Nous avons fait le choix de garder notre religion le plus en dehors possible de l'inspection: personnellement je pense que si vous avez dans le salon un coin prière ce serait peut être bien de le ranger ce jour là. Tout comme ce n'est pas forcément le meilleur jour pour arborer vos plus belles croix ou que sais-je encore: on ne sait pas qui va venir, et en France la religion est un sujet sensible, surtout dans le cadre du homeschooling.
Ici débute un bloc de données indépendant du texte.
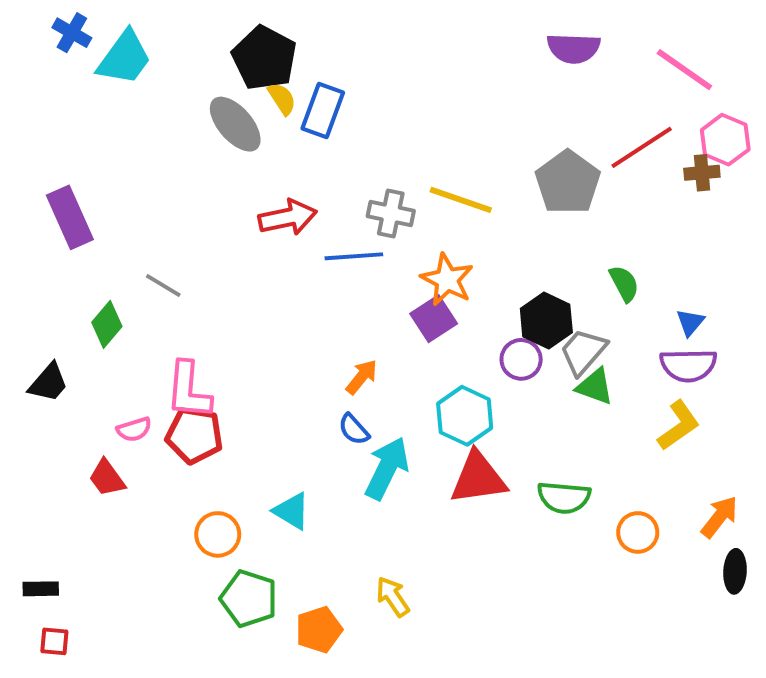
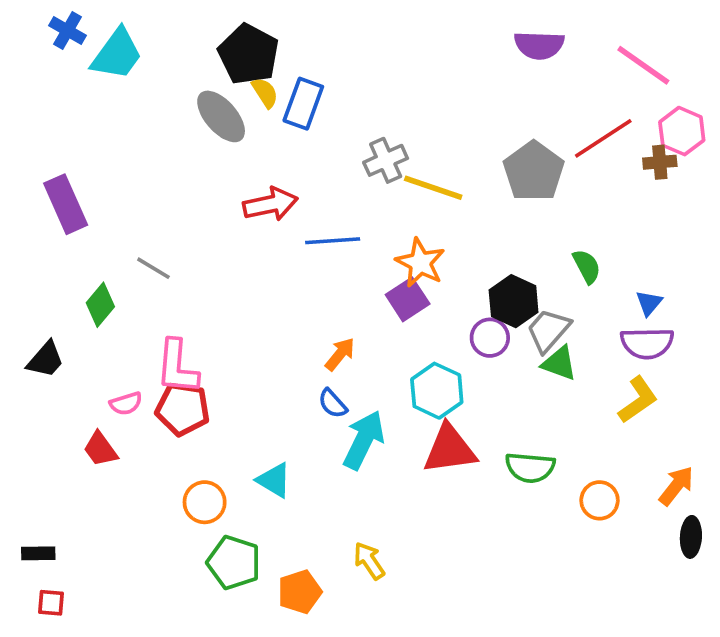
gray cross: (391, 214) -> (386, 160), moved, turned -36

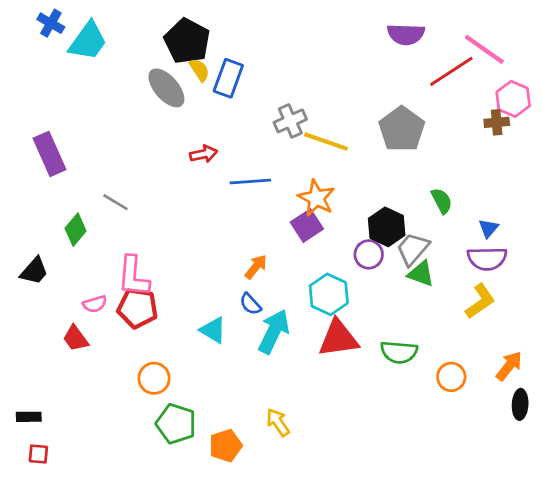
red line: (603, 138) -> (451, 71), moved
red arrow: (270, 204) -> (204, 154), size x0.7
cyan triangle: (274, 480) -> (213, 330), moved

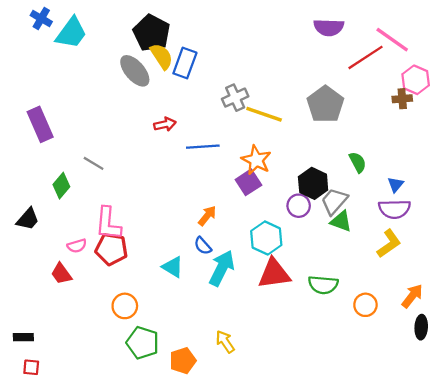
yellow semicircle: (199, 70) -> (162, 56), size x1.4

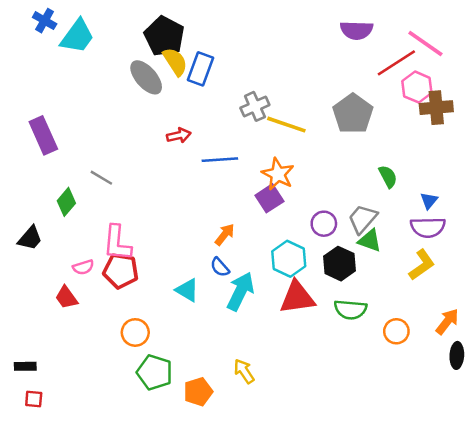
pink hexagon: (416, 80) -> (417, 87), moved
brown cross: (402, 99) -> (436, 108), size x1.5
black hexagon: (313, 183) -> (340, 264), moved

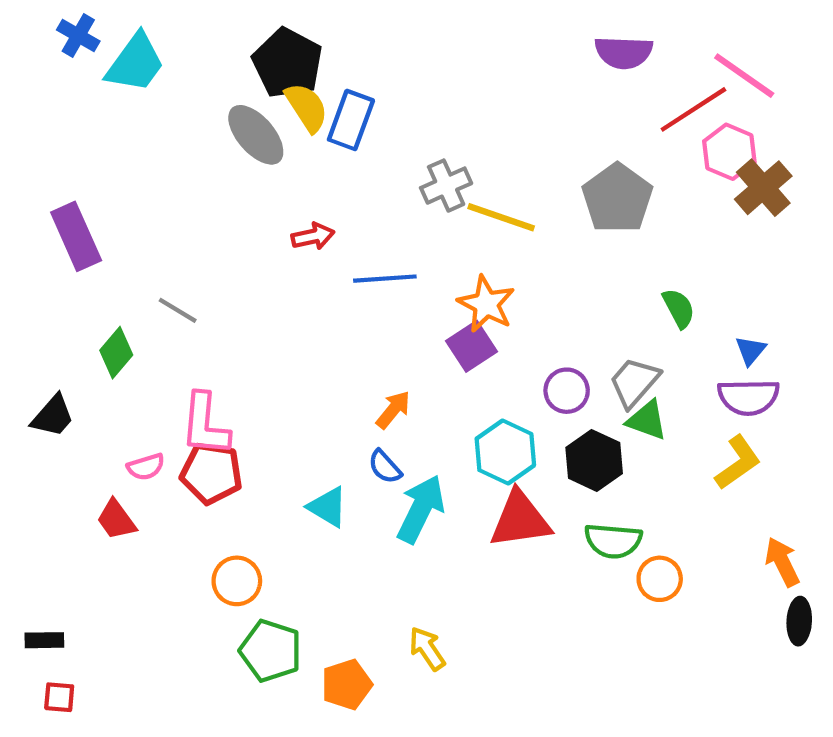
brown cross: (436, 108) -> (763, 188), turned -36
orange arrow: (447, 322) -> (782, 562), turned -64
orange circle: (396, 331) -> (660, 579), moved

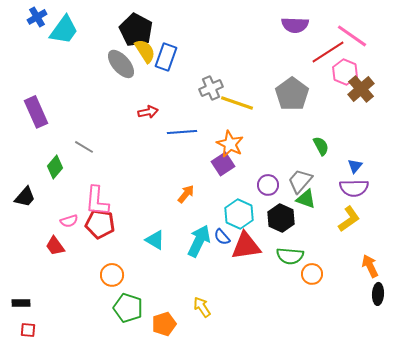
blue cross: (78, 35) -> (37, 17), turned 30
blue semicircle: (385, 467) -> (222, 237), moved

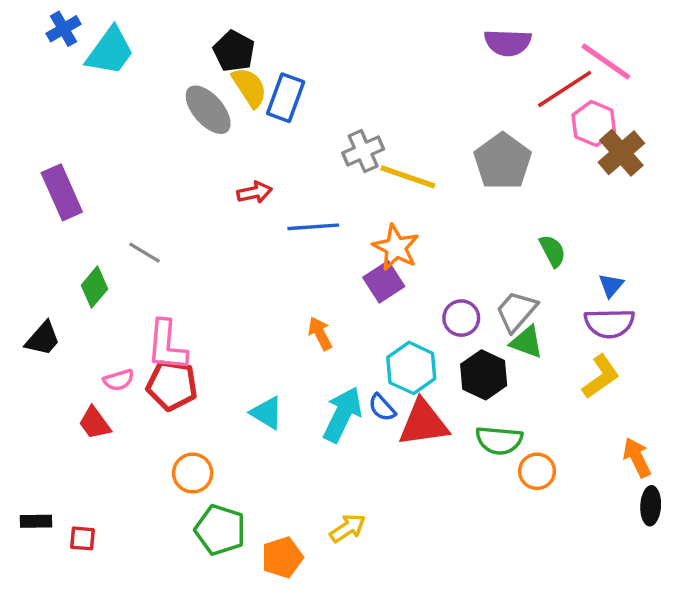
black pentagon: (136, 30) -> (234, 51), size x0.7
orange arrow: (186, 194) -> (320, 334), turned -66
yellow arrow: (202, 307) -> (348, 528), turned 90
red square: (28, 330) -> (82, 538), moved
Il ne s'agit pas de renier quoi que ce soit, juste de veiller à ne pas choquer quelqu'un dont on ne connaît pas les convictions: ce serait ballot. 

Pas non plus d'entraînement particulier pour les enfants!

Et enfin je sais que certaines familles entraînent les enfants à répondre à différentes questions mais pour notre part nous avons préféré ne pas spécialement préparer les enfants à l'entretien, pour qu'ils soient les plus naturels possibles. Je leur ai simplement rappelé d'être polis, sym-pa-thiques, et de ne pas hésiter à dire "je ne sais pas" plutôt que de répondre n'importe quoi!

Se faire inspecter n'est agréable pour personne mais la dame qui est venue était très positive et sympathique. Je lui ai tout de suite proposé de s'installer dans le salon, plus convivial... et ça s'est très bien passé! Nous avons beaucoup ri, les enfants étaient heureux de discuter de leurs passions, voyages, lectures... Elle a trouvé nos choix de vie fabuleux, et nous avons au final passé un très bon moment!

2-En bonus pour le contrôle de l'académie

Ca se corse! 

L'inspecteur vient non seulement regarder votre cadre de vie (qui, comme toujours, naturellement, scintille, sent bon les fleurs coupées et résonne de petits chants d'oiseaux mélodieux....), mais aussi évaluer la qualité de l'instruction que vous dispensez à vos enfants. Il va donc, comme il ne le fait jamais pour les enfants scolarisés, interroger vos petits pour savoir si oui ou non vous faites du bon boulot (du bon boulot... selon lui). Il ne faut pas oublier non plus que l'inspecteur d'académie est juge et partie: dans presque tous les cas il est par principe fondamentalement pour la scolarisation et contre le homeschooling. L'éducation nationale c'est toute sa vie: à moins d'être vraiment blasé il croit fermement "qu'instruire c'est un métier". Il a aussi l'habitude de s'adresser à des profs dont il est le supérieur hiérarchique et dont il décide de l'avancement: ce n'est pas quelqu'un qui a l'habitude d'être souvent contredit.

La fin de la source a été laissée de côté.